> _Exercise requirements_
State only how many lines below include the string "Welding".

(Page images and extracted text)

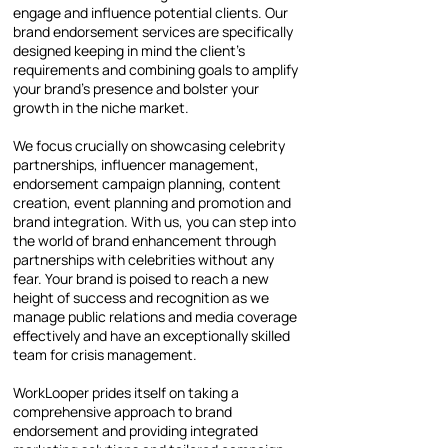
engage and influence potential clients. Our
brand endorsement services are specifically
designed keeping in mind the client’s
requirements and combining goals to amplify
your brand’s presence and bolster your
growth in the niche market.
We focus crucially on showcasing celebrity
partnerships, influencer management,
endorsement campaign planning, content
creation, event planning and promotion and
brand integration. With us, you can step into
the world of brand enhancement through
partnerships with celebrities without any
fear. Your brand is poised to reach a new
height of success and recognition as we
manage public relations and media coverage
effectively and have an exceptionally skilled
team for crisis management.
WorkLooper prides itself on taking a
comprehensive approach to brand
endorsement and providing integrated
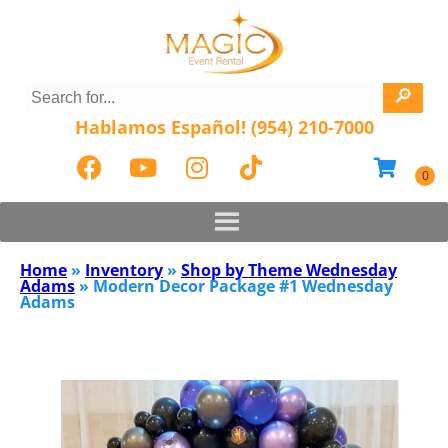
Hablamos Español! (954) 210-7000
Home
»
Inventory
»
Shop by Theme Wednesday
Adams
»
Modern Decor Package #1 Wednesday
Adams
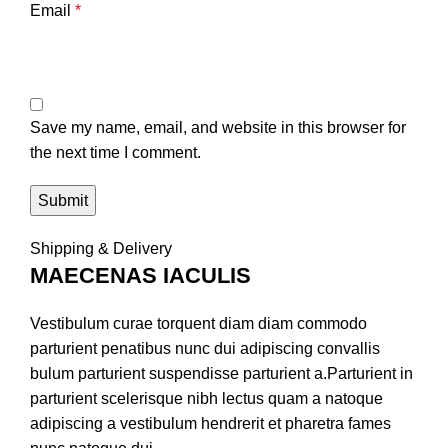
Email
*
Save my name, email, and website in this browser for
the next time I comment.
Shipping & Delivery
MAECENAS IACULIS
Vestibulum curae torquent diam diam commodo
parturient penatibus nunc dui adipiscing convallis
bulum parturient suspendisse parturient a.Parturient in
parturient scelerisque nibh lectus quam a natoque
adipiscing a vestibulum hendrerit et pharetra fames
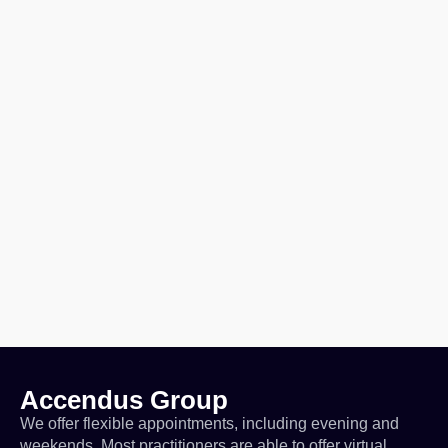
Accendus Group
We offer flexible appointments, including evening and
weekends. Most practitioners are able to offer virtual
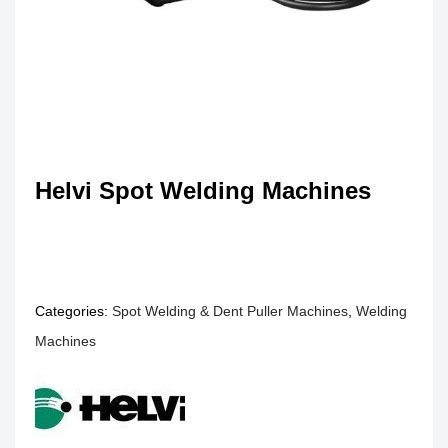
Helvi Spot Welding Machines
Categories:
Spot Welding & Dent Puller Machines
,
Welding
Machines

> _Exercise answer_
3